The normalizer package is designed to work with structured data, automatically applying normalization functions to string fields within complex data structures like structs, slices, arrays, and maps. This is particularly useful when processing data from external sources that may contain inconsistent formatting, encoding, or special characters.
Core Concepts ¶
A Normalizer is a function that takes a string and returns a normalized string.
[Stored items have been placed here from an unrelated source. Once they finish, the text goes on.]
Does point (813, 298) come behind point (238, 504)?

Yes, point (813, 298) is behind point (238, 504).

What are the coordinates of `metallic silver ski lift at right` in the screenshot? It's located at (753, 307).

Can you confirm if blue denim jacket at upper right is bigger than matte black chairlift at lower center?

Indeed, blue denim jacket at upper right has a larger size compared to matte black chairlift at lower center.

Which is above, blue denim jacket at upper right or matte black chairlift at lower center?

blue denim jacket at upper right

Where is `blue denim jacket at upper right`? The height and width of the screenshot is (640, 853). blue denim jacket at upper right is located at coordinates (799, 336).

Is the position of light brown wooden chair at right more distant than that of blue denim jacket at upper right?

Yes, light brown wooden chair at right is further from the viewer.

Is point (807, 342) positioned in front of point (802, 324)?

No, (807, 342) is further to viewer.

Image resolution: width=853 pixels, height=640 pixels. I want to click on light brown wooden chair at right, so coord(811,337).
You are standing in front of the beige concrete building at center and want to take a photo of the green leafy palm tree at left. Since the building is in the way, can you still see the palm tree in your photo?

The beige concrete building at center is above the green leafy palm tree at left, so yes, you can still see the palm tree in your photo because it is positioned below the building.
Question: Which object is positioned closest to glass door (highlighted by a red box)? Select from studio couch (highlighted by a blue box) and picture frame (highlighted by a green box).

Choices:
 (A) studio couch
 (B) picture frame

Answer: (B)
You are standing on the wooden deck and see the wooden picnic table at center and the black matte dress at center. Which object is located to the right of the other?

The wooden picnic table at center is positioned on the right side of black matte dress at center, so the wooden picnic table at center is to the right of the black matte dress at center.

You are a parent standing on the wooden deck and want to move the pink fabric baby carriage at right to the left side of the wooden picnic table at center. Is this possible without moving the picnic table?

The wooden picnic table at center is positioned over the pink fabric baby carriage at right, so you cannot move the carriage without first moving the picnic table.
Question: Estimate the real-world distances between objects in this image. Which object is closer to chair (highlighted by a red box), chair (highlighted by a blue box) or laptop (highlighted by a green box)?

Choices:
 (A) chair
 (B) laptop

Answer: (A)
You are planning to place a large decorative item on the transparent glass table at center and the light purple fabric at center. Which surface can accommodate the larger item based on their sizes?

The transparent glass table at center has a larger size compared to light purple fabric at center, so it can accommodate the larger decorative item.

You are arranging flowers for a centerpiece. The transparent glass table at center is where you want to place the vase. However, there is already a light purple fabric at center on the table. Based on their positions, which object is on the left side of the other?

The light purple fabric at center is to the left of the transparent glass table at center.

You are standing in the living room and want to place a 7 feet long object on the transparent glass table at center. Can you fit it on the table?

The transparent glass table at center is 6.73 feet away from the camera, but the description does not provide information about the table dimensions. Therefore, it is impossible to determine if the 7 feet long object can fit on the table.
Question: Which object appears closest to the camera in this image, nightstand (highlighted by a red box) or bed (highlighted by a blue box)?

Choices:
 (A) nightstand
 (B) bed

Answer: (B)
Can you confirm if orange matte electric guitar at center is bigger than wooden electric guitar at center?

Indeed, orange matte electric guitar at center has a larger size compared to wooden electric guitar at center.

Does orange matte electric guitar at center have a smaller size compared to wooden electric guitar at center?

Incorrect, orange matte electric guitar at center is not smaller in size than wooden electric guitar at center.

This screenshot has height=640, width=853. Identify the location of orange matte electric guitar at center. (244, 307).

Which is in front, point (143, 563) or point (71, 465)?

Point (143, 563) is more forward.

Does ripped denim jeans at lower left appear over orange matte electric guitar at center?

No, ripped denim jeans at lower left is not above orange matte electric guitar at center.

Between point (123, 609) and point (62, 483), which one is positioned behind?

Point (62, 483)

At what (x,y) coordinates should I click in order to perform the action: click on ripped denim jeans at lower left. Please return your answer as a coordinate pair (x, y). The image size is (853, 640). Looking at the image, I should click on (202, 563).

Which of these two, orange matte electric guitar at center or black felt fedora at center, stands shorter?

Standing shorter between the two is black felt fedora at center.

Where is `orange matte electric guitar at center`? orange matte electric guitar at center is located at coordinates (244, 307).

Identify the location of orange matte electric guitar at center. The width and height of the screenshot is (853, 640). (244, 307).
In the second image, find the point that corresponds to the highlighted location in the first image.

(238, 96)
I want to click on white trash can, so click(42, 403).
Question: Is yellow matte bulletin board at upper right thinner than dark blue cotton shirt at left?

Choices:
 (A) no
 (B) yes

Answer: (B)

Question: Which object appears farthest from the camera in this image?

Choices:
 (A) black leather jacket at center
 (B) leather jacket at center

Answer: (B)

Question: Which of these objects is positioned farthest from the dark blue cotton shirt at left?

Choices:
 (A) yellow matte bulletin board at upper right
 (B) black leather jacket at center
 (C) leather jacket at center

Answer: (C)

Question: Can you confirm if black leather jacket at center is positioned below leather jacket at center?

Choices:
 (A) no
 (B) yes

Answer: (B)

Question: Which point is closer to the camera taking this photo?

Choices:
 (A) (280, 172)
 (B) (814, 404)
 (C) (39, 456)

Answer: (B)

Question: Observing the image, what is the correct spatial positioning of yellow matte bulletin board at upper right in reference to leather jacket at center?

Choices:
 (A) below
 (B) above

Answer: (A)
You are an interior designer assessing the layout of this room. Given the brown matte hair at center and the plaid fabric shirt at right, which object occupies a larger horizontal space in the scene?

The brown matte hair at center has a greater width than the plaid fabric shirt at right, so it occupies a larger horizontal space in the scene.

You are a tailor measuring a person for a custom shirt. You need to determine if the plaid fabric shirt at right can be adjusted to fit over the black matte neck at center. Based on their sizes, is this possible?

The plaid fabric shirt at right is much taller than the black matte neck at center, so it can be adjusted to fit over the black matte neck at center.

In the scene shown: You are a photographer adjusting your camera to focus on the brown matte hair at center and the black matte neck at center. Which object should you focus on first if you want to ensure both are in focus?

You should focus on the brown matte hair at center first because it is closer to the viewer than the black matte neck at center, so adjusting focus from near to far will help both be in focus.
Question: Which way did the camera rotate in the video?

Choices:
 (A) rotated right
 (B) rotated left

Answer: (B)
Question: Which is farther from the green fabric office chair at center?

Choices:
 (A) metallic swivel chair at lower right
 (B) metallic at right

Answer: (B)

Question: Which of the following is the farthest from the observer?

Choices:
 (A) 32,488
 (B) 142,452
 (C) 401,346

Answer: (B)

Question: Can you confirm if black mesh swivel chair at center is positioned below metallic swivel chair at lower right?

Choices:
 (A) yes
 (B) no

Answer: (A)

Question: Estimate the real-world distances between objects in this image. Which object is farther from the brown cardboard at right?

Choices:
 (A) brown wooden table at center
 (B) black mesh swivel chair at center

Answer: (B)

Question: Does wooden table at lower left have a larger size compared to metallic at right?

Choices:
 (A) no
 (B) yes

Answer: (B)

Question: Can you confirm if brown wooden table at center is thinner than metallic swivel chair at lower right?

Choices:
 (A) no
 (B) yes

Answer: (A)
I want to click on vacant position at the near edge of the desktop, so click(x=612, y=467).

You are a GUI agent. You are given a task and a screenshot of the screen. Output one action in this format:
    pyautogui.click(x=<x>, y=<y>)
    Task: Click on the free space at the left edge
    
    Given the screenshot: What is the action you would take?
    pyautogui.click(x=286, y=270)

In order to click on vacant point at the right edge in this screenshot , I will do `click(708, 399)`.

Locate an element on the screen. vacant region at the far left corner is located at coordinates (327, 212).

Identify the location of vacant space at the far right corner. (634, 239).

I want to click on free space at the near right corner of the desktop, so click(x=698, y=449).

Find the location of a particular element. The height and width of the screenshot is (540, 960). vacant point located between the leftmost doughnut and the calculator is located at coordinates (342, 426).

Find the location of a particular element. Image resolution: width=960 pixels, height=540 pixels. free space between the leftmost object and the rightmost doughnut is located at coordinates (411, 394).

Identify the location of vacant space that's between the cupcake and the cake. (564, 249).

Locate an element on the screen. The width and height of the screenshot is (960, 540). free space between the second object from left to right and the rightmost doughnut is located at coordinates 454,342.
The package provides several built-in normalizers and a mechanism to apply them recursively to complex data structures.
Built-in Normalizers ¶
The package includes several common text normalization functions:
- HTMLUnescape: Converts HTML entities to their corresponding characters
- UnicodeNFC: Normalizes Unicode text to NFC (Canonical Decomposed, then Canonical Composed) form
- Punctuation: Replaces fancy/smart punctuation with standard ASCII equivalents
Usage Example ¶
The most common usage pattern is to define a set of normalizers and apply them to structured data:
normalizers := []normalizer.Normalizer{
normalizer.HTMLUnescape,
normalizer.UnicodeNFC,
normalizer.Punctuation,
}
type Document struct {
Title string
Content string
Tags []string
}
doc := &Document{
Title: "Hello & Welcome",
Content: "This is "smart" text with fancy punctuation…",
Tags: []string{"tag1", "tag2"},
}
normalizer.Apply(doc, normalizers...)
// doc.Title is now "Hello & Welcome"
// doc.Content is now "This is "smart" text with fancy punctuation..."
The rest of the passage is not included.